Prêté samedi pour une saison avec option d'achat par le FC Nantes, Luigi Pieroni a été présenté à la presse en fin de matinée, au centre d'entraînement de la Gaillette. Le nouvel attaquant sang et or espère rapidement oublier une année 2006-2007 difficile, entre Auxerre et Nantes. Ca tombe bien : le Racing, aphone en attaque, compte sur lui pour aider à débloquer le compteur...
«Luigi, vous voici Lensois...
Lens, pour moi, est un grand club, un grand club de France. On n'est pas loin de la Belgique. J'ai toujours aimé ce club. Je ne change pas de championnat, je reste en Ligue 1. Je ne suis pas loin de chez moi, Liège, qui n'est distant que de 200 kilomètres. Ensuite, c'est toujours plus facile quand on connaît quelques joueurs (NDLR : Akalé, Kalou, Le Crom) et l'entraîneur.
Vous êtes heureux d'être ici ?
Venir à Lens est un soulagement car j'ai vécu une saison difficile, que ce soit à Auxerre ou à Nantes. Je n'étais pas vraiment titulaire indiscutable. J'ai voulu quitter Auxerre pour Nantes, où il y eu un changement d'entraîneur, qui a voulu mettre de côté les joueurs. C'est compliqué, tout comme reprendre la saison en Ligue 2 alors que l'on ne veut pas rester et que le club ne veut pas que l'on soit là. J'ai disputé une mi-temps contre Valenciennes début juillet puis on m'a privé de jeu. C'est la première fois que je vivais cette situation-là.

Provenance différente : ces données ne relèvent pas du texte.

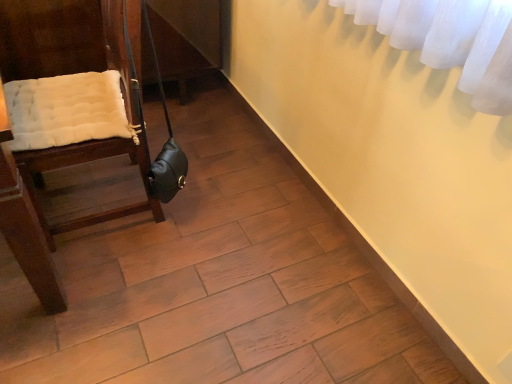 Identify the location of leather-like black bag at lower left. (165, 145).

The height and width of the screenshot is (384, 512). What do you see at coordinates (165, 145) in the screenshot? I see `leather-like black bag at lower left` at bounding box center [165, 145].

In the scene shown: Measure the distance between point (148, 21) and camera.

Point (148, 21) is 4.16 feet away from camera.

The image size is (512, 384). What do you see at coordinates (63, 40) in the screenshot?
I see `wooden chair with cushion at left` at bounding box center [63, 40].

Measure the distance between point (85, 54) and camera.

Point (85, 54) is 6.51 feet away from camera.

Locate an element on the screen. wooden chair with cushion at left is located at coordinates (63, 40).

Image resolution: width=512 pixels, height=384 pixels. I want to click on leather-like black bag at lower left, so click(165, 145).

Would you say wooden chair with cushion at left is to the left or to the right of leather-like black bag at lower left in the picture?

In the image, wooden chair with cushion at left appears on the left side of leather-like black bag at lower left.

Is wooden chair with cushion at left closer to camera compared to leather-like black bag at lower left?

Yes, wooden chair with cushion at left is closer to the viewer.

Considering the positions of point (144, 206) and point (164, 114), is point (144, 206) closer or farther from the camera than point (164, 114)?

Point (144, 206) appears to be closer to the viewer than point (164, 114).

From the image's perspective, which one is positioned lower, wooden chair with cushion at left or leather-like black bag at lower left?

leather-like black bag at lower left is shown below in the image.

From a real-world perspective, which is physically below, wooden chair with cushion at left or leather-like black bag at lower left?

wooden chair with cushion at left, from a real-world perspective.

Can you confirm if wooden chair with cushion at left is thinner than leather-like black bag at lower left?

Incorrect, the width of wooden chair with cushion at left is not less than that of leather-like black bag at lower left.

Considering the relative sizes of wooden chair with cushion at left and leather-like black bag at lower left in the image provided, is wooden chair with cushion at left shorter than leather-like black bag at lower left?

No.

Which of these two, wooden chair with cushion at left or leather-like black bag at lower left, is smaller?

Smaller between the two is leather-like black bag at lower left.

Can we say wooden chair with cushion at left lies outside leather-like black bag at lower left?

Absolutely, wooden chair with cushion at left is external to leather-like black bag at lower left.

From the picture: Are wooden chair with cushion at left and leather-like black bag at lower left far apart?

No.

Could you tell me if wooden chair with cushion at left is turned towards leather-like black bag at lower left?

No, wooden chair with cushion at left is not aimed at leather-like black bag at lower left.

Can you tell me how much wooden chair with cushion at left and leather-like black bag at lower left differ in facing direction?

180 degrees separate the facing orientations of wooden chair with cushion at left and leather-like black bag at lower left.

The width and height of the screenshot is (512, 384). Identify the location of furniture that appears on the left of leather-like black bag at lower left. (63, 40).

Which is more to the left, leather-like black bag at lower left or wooden chair with cushion at left?

wooden chair with cushion at left is more to the left.

Considering the relative positions of leather-like black bag at lower left and wooden chair with cushion at left in the image provided, is leather-like black bag at lower left in front of wooden chair with cushion at left?

No, leather-like black bag at lower left is further to the viewer.

Which is in front, point (170, 175) or point (101, 47)?

Positioned in front is point (170, 175).

From the image's perspective, which one is positioned higher, leather-like black bag at lower left or wooden chair with cushion at left?

wooden chair with cushion at left.

From a real-world perspective, which is physically above, leather-like black bag at lower left or wooden chair with cushion at left?

leather-like black bag at lower left is physically above.

Can you confirm if leather-like black bag at lower left is thinner than wooden chair with cushion at left?

Yes.

Who is taller, leather-like black bag at lower left or wooden chair with cushion at left?

Standing taller between the two is wooden chair with cushion at left.

In terms of size, does leather-like black bag at lower left appear bigger or smaller than wooden chair with cushion at left?

Clearly, leather-like black bag at lower left is smaller in size than wooden chair with cushion at left.

Would you say leather-like black bag at lower left contains wooden chair with cushion at left?

No, wooden chair with cushion at left is not surrounded by leather-like black bag at lower left.

Consider the image. Is leather-like black bag at lower left far from wooden chair with cushion at left?

Actually, leather-like black bag at lower left and wooden chair with cushion at left are a little close together.

Could you tell me if leather-like black bag at lower left is facing wooden chair with cushion at left?

Yes.

You are a GUI agent. You are given a task and a screenshot of the screen. Output one action in this format:
    pyautogui.click(x=<x>, y=<y>)
    Task: Click on the shoulder bag that is below the wooden chair with cushion at left (from the image's perspective)
    
    Given the screenshot: What is the action you would take?
    pyautogui.click(x=165, y=145)

The image size is (512, 384). Identify the location of shoulder bag positioned vertically above the wooden chair with cushion at left (from a real-world perspective). (165, 145).

This screenshot has height=384, width=512. Find the location of `shoulder bag lying behind the wooden chair with cushion at left`. shoulder bag lying behind the wooden chair with cushion at left is located at coordinates (165, 145). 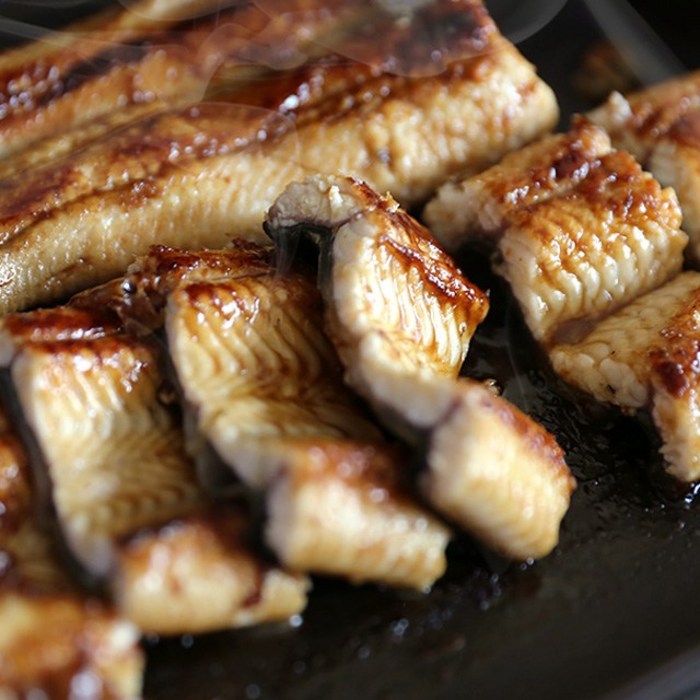 The image size is (700, 700). In order to click on light reflections in this screenshot , I will do `click(125, 630)`, `click(155, 567)`, `click(90, 360)`, `click(223, 302)`, `click(386, 298)`, `click(584, 264)`, `click(110, 218)`.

Vous retrouvez Guy Roux. Que vous a-t-il apporté à Auxerre ?
Il m'a appris à grandir dans le championnat de France, que je ne connaissais pas. Il m'a préparé à être meilleur. Il m'a beaucoup aidé dans ma progression. J'ai été en contact avec lui pour ma venue, ça fait toujours plaisir de l'avoir au téléphone.
Pouvez-vous jouer dès samedi, à Strasbourg, éventuellement en entrant en jeu en fin de partie ?

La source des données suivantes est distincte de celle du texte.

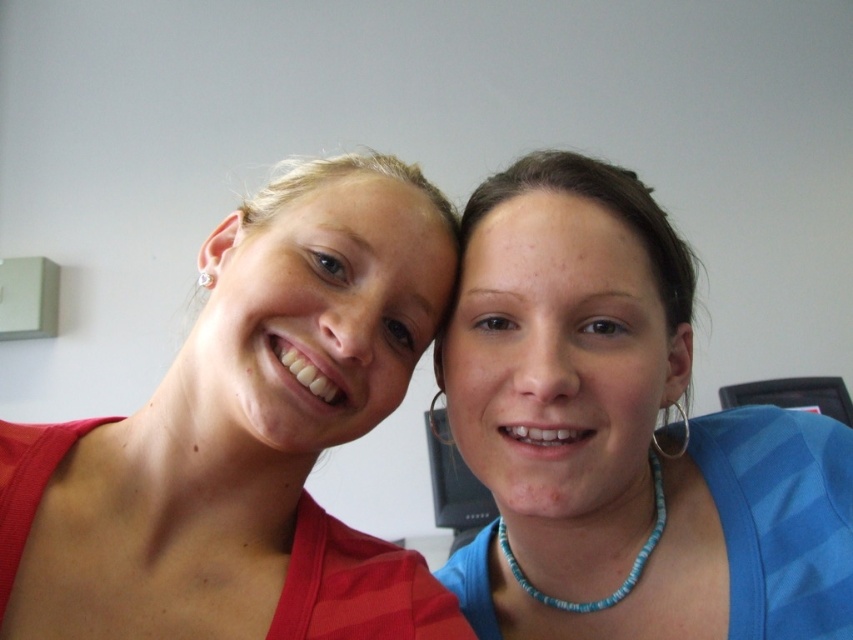 Which is more to the right, blue beaded necklace at upper right or blue beaded necklace at lower center?

From the viewer's perspective, blue beaded necklace at upper right appears more on the right side.

Who is taller, blue beaded necklace at upper right or blue beaded necklace at lower center?

With more height is blue beaded necklace at upper right.

I want to click on blue beaded necklace at upper right, so click(622, 435).

Which is more to the right, matte red shirt at left or blue beaded necklace at lower center?

Positioned to the right is blue beaded necklace at lower center.

Is matte red shirt at left in front of blue beaded necklace at lower center?

Yes.

Does point (190, 365) come in front of point (521, 582)?

Yes.

What are the coordinates of `matte red shirt at left` in the screenshot? It's located at (245, 436).

Who is more distant from viewer, (x=585, y=490) or (x=457, y=616)?

Point (x=457, y=616)

Does blue beaded necklace at upper right have a greater height compared to red striped dress at left?

Correct, blue beaded necklace at upper right is much taller as red striped dress at left.

Does point (656, 252) lie behind point (363, 554)?

No, (656, 252) is closer to viewer.

This screenshot has width=853, height=640. In order to click on blue beaded necklace at upper right in this screenshot , I will do `click(622, 435)`. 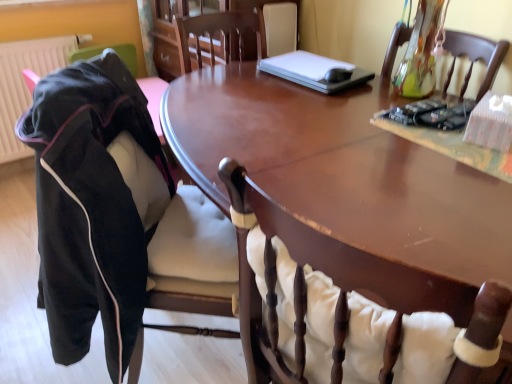 Question: Looking at the image, does white plastic laptop at upper center seem bigger or smaller compared to suede-like black jacket at left, which is the second chair from right to left?

Choices:
 (A) small
 (B) big

Answer: (A)

Question: Is white plastic laptop at upper center inside the boundaries of suede-like black jacket at left, arranged as the first chair when viewed from the left, or outside?

Choices:
 (A) inside
 (B) outside

Answer: (B)

Question: Which of these objects is positioned closest to the suede-like black jacket at left, arranged as the first chair when viewed from the left?

Choices:
 (A) white plastic laptop at upper center
 (B) matte plastic radiator at left
 (C) wooden chair at center, which ranks as the 2th chair in left-to-right order
 (D) glossy wood table at center

Answer: (D)

Question: Which object is the closest to the wooden chair at center, the first chair positioned from the right?

Choices:
 (A) matte plastic radiator at left
 (B) glossy wood table at center
 (C) suede-like black jacket at left, arranged as the first chair when viewed from the left
 (D) white plastic laptop at upper center

Answer: (B) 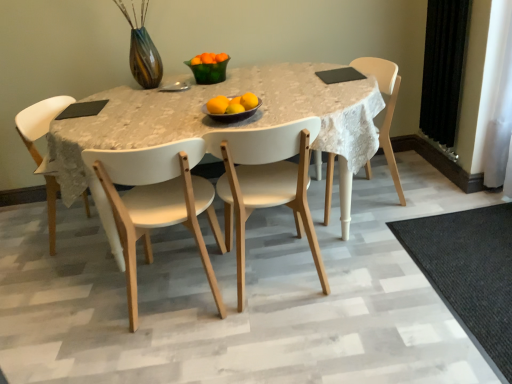 Question: From the image's perspective, is white matte chair at center, which ranks as the 3th chair in right-to-left order, below white matte table at center?

Choices:
 (A) no
 (B) yes

Answer: (B)

Question: Is white matte chair at center, the second chair in the left-to-right sequence, oriented away from white matte table at center?

Choices:
 (A) no
 (B) yes

Answer: (B)

Question: Can you confirm if white matte chair at center, the second chair in the left-to-right sequence, is thinner than white matte table at center?

Choices:
 (A) no
 (B) yes

Answer: (B)

Question: Is white matte chair at center, which ranks as the 3th chair in right-to-left order, taller than white matte table at center?

Choices:
 (A) no
 (B) yes

Answer: (B)

Question: Is white matte chair at center, which ranks as the 3th chair in right-to-left order, not within white matte table at center?

Choices:
 (A) yes
 (B) no

Answer: (B)

Question: Relative to yellow matte/orange at center, acting as the 2th orange starting from the front, is black velvet curtain at right in front or behind?

Choices:
 (A) front
 (B) behind

Answer: (B)

Question: Considering the positions of black velvet curtain at right and yellow matte/orange at center, acting as the 2th orange starting from the front, in the image, is black velvet curtain at right bigger or smaller than yellow matte/orange at center, acting as the 2th orange starting from the front,?

Choices:
 (A) big
 (B) small

Answer: (A)

Question: Considering the positions of black velvet curtain at right and yellow matte/orange at center, which is the sixth orange in top-to-bottom order, in the image, is black velvet curtain at right taller or shorter than yellow matte/orange at center, which is the sixth orange in top-to-bottom order,?

Choices:
 (A) tall
 (B) short

Answer: (A)

Question: In terms of width, does black velvet curtain at right look wider or thinner when compared to yellow matte/orange at center, which is the sixth orange in top-to-bottom order?

Choices:
 (A) wide
 (B) thin

Answer: (A)

Question: Considering the positions of yellow matte/orange at center, the 1th orange positioned from the bottom, and white matte table at center in the image, is yellow matte/orange at center, the 1th orange positioned from the bottom, taller or shorter than white matte table at center?

Choices:
 (A) short
 (B) tall

Answer: (A)

Question: Looking at their shapes, would you say yellow matte/orange at center, which appears as the fifth orange when viewed from the back, is wider or thinner than white matte table at center?

Choices:
 (A) wide
 (B) thin

Answer: (B)

Question: In the image, is yellow matte/orange at center, which appears as the fifth orange when viewed from the back, positioned in front of or behind white matte table at center?

Choices:
 (A) front
 (B) behind

Answer: (B)

Question: Is point (230, 104) closer or farther from the camera than point (145, 102)?

Choices:
 (A) closer
 (B) farther

Answer: (A)

Question: Is white matte chair at center, the second chair in the left-to-right sequence, in front of or behind yellow matte/orange at center, which appears as the fifth orange when viewed from the back, in the image?

Choices:
 (A) front
 (B) behind

Answer: (A)

Question: Is white matte chair at center, the second chair in the left-to-right sequence, inside the boundaries of yellow matte/orange at center, acting as the 2th orange starting from the front, or outside?

Choices:
 (A) inside
 (B) outside

Answer: (B) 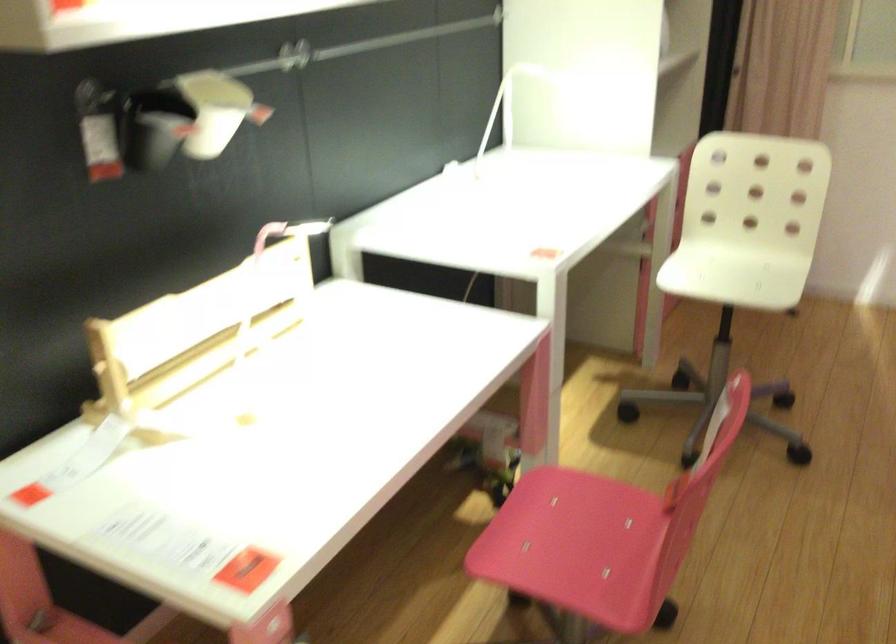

Je suis prêt, oui. Maintenant, même si j'ai fait toute la préparation, il faudra quelques matches pour être à cent pour cent. Il manque des matches qui ne remplaceront jamais les entraînements, c'est clair. Je n'ai pas encore vraiment fait un entraînement de groupe. Il y a déjà des joueurs en place. S'ils marquent samedi, ça m'enlèvera une petite pression. On a toujours une certaine pression d'essayer de vouloir bien faire. Après quelques matches, si on ne marque pas, on gamberge vite. Il ne faut pas se mettre ça en tête.
Comment expliquez-vous les difficultés offensives de votre nouveau club ?

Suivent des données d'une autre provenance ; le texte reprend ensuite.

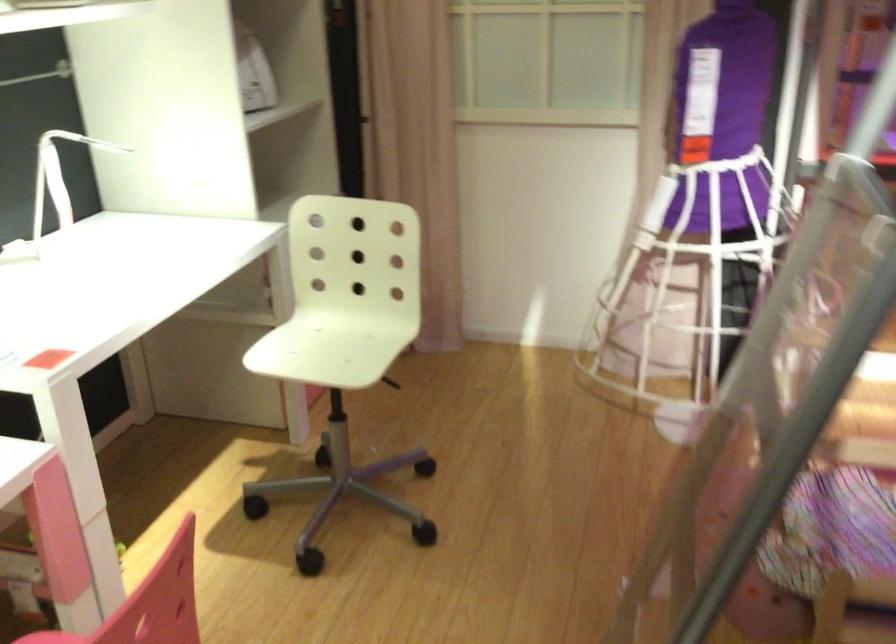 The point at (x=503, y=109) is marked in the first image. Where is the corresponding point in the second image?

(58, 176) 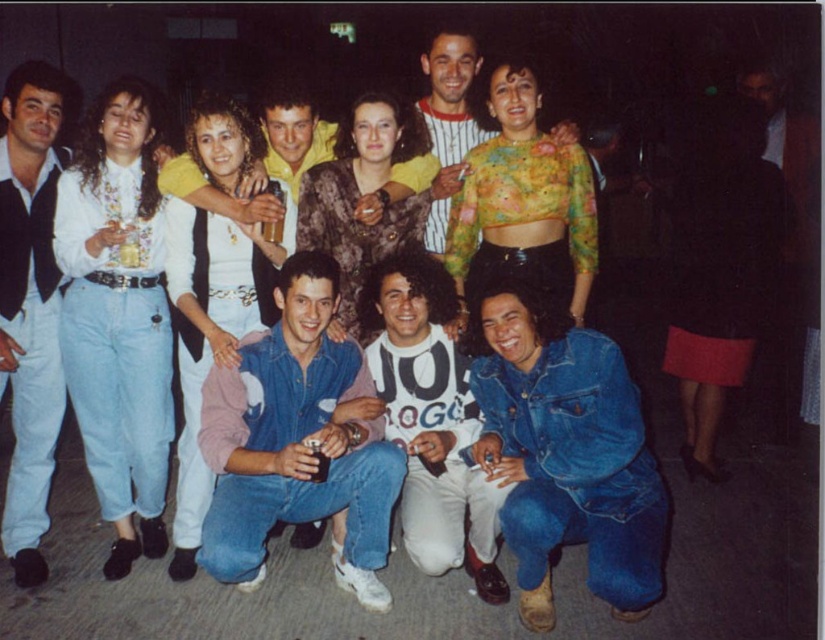 Consider the image. You are organizing a charity event and need to display two outfits from the image. The denim jacket at lower right and the floral sheer top at center must be placed on adjacent mannequins. Considering their sizes, which outfit should be placed on the smaller mannequin?

The denim jacket at lower right has a smaller size compared to the floral sheer top at center, so it should be placed on the smaller mannequin.

You are a photographer trying to capture a candid shot of the group. You notice two points in the image at coordinates point (149, 154) and point (323, 240). If you want to focus on the closer point to the viewer, which coordinate should you aim your camera at?

Point (149, 154) is further to the viewer than point (323, 240), so you should aim your camera at point (149, 154) to focus on the closer point.

You are a photographer at the party and want to take a group photo. You are standing 2 meters away from the white matte shirt at left. Can you fit everyone in the frame if your camera has a maximum range of 5 meters?

The distance between you and the white matte shirt at left is 2 meters, and they are 3.00 meters apart from each other. Since the total distance from you to the farthest person would be 2 meters plus 3 meters, totaling 5 meters, which is within the camera range. Therefore, everyone can be captured in the frame.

Des fois, ça ne rentre pas. Il y a des choses qui ne peuvent pas s'expliquer. Il faudra que l'équipe soit de mieux en mieux au fil des matches. Il faut un déclic. En championnat, on ne l'a pas eu, en Coupe d'Europe si.
En ce moment, tous les regards sont tournés vers les attaquants, qui ne marquent pas...
C'est vrai qu'en tant qu'attaquant, quand les premiers matches sont délicats et que l'on n'arrive pas à marquer il y a une certaine pression sur les matches suivants. Il ne faut pas penser qu'il faut absolument marquer. Ca ne changera rien».